Micron semiconductor sales top estimates

SAN FRANCISCO — Micron Technology Inc., the largest U.S. maker of memory chips, reported fiscal second-quarter sales Thursday that beat analysts’ estimates as limited increases in supply bolstered prices amid lackluster computer and phone demand.

Net profit in the period that ended Feb. 27 was $731 million, or 61 cents a share, compared with a loss of $286 million, or 28 cents, a year earlier, the Boise, Idaho, company said Thursday. Sales almost doubled to $4.11 billion. That compares with an average analyst projection for a profit of 59 cents on revenue of $3.99 billion, according to estimates compiled by Bloomberg.

Micron, which has been seeking to consolidate the industry and make it less susceptible to supply gluts, acquired Japanese memory company Elpida Memory Inc. last year. While investors have fueled a rally that has more than doubled Micron’s shares in the past year, more evidence is needed on the company’s ability to remain profitable in periods of weak demand, according to Betsy Van Hees, an analyst at Wedbush Securities in San Francisco.

“Contract pricing is starting to come down,” said Van Hees. “It needs to come down in a fair and orderly fashion where average selling price declines will not outpace cost declines. That will be the true test of whether the vicious cycle has been broken.”

The shares of Micron, which more than tripled in 2013, rose as much as 4.8 percent in extended trading. The stock declined 1.4 percent to $24 at the close in New York.
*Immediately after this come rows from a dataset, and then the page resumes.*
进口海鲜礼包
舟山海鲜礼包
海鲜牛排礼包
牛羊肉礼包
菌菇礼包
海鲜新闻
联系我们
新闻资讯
Micron was the best performer in the Philadelphia Semiconductor Index in 2013.

Micron is the largest remaining U.S. manufacturer of dynamic random access memory chips, or DRAM, semiconductors that provide the main memory in personal computers. That market has been hit by the first consecutive annual decline in its history as consumers increasingly turn to smartphones and tablets to get online.
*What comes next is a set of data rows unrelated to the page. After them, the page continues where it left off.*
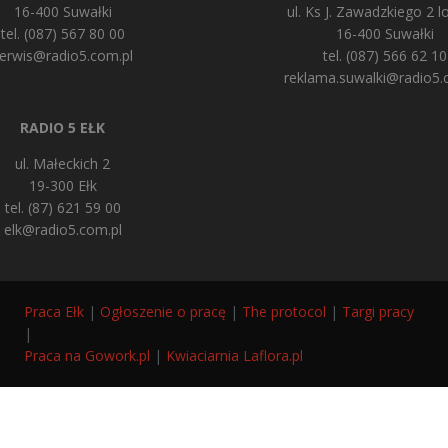
16-400 Suwałki
ul. Ks J. Zawadzkiego 2 lo
tel. (087) 567 80 00
16-400 Suwałki
erwis@radio5.com.pl
tel. (087) 566 62 10
reklama.suwalki@radio5.
RADIO 5 EŁK
ul. Małeckich 2
19-300 Ełk
tel. (87) 621 59 00
elk@radio5.com.pl
Praca Ełk
|
Ogłoszenie o pracę
|
The protocol
|
Targi pracy
|
Praca na Gowork.pl
|
Kwiaciarnia Laflora.pl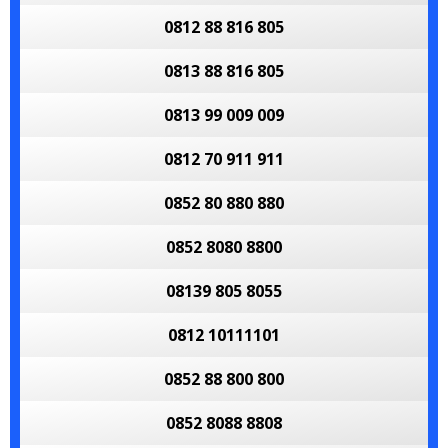
0812 88 816 805
0813 88 816 805
0813 99 009 009
0812 70 911 911
0852 80 880 880
0852 8080 8800
08139 805 8055
0812 10111101
0852 88 800 800
0852 8088 8808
The Elpida purchase brought Micron a bigger chunk of the DRAM market to help it gain scale and provide more of a return for its technology investments. It also added production of a type of DRAM used in smartphones, which require less power- hungry chips. Removing Elpida’s independence also limits the number of companies building new plants, and curtails most of the industry’s output to just three companies: Samsung Electronics Co., SK Hynix Inc. and Micron.

The U.S. chipmaker also makes Nand flash memory chips, semiconductors that are used for data storage in mobile devices. Those chips are also increasingly making their way into computers in the form of solid-state drives, or SSD, which are replacing hard disks made of spinning magnetic disks.

SSDs need cheaper component prices before they become more widely used, said Wedbush Morgan’s Van Hees.